De Raadkamer besliste vervolgens op 14 maart 2006 dat het onderzoeksbelang het voortduren van het beslag niet langer vordert.
Naar het oordeel van rekwirante diende de Raadkamer vervolgens het beslag op te heffen en te gelasten dat de geldbedragen aan haar worden teruggegeven.

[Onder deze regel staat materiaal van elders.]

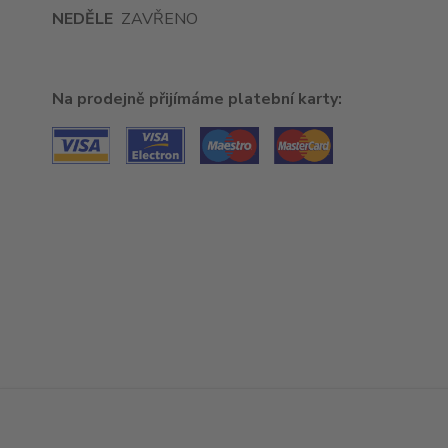
NEDĚLE
ZAVŘENO
Na prodejně přijímáme platební karty:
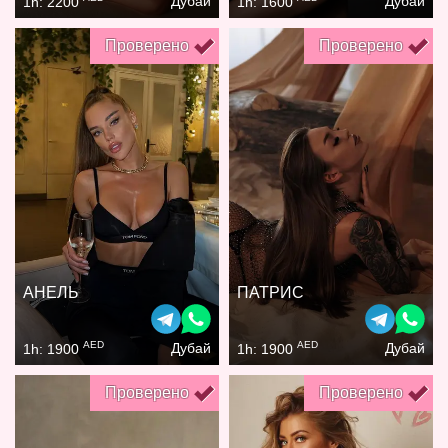
Дубай
Дубай
1h: 2200
1h: 1600
Проверено
Проверено
АНЕЛЬ
ПАТРИС
AED
AED
Дубай
Дубай
1h: 1900
1h: 1900
Проверено
Проверено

Immers, met ‘het beslag’ kan de Raadkamer slechts hebben gedoeld op het beslag, gelegd krachtens art. 94 Sv.
Achterwege blijven van de opheffing van het beslag en van de last tot teruggave is onbegrijpelijk.
Evenzeer onbegrijpelijk is het vervolg van de beslissing van de Raadkamer, inhoudend dat vooruitlopend op een (mogelijk) conservatoir te leggen beslag (ex art. 94a Sv) een last tot teruggave niet zal worden gegeven, aangezien niet hoogst onwaarschijnlijk is dat de strafrechter (… een geldboete danwel) een verplichting tot betaling van een geldbedrag ter ontneming van het wederrechtelijk verkregen voordeel zal opleggen.
Onbegrijpelijk, omdat voor het handhaven van een op de voet van art. 94 Sv gelegd beslag —maar nu op de grond uit art. 94a Sv— machtiging van de Rechter-Commissaris vereist is; zo luidde toch het oordeel van uw Raad d.d. 18 november 1997, N.J. 1998, 228).
Art. 94 Sv is niet een bepaling, geschreven ter bewaring van het recht tot verhaal voor een op te leggen verplichting tot betaling aan de Staat ter ontneming van wederrechtelijk verkregen voordeel. Voor dat doel is de bepaling van art. 94a Sv in het Wetboek van Strafvordering opgenomen, en voor dat doel is een omzettingsmogelijkheid van het beslag gecreeerd.
Het bepaalde in art. 94 Sv strekt er (slechts) toe voorwerpen in beslag te nemen, die kunnen dienen om wederrechtelijk voordeel aan te tonen. Daarmee valt deze grond voor inbeslagneming te begrijpen onder ‘het onderzoeksbelang’, dat de Rechtbank voor het voortduren van het beslag nu juist expliciet niet langer aanwezig achtte.
Aan dit laatstbedoelde belang (aantonen) draagt de voortduring van de inbeslagneming ex art. 94 Sv van rekwirantes geldbedragen op 14 maart 2006 niet (langer) bij.
Door aldus te beslissen heeft de Rechtbank te Maastricht bij beoordeling van het beklag een onjuiste maatstaf aangelegd, althans is de beslissing van de Rechtbank niet naar behoren met redenen omkleed, danwel de motivering ervan ondeugdelijk en/of innerlijk tegenstrijdig danwel onbegrijpelijk.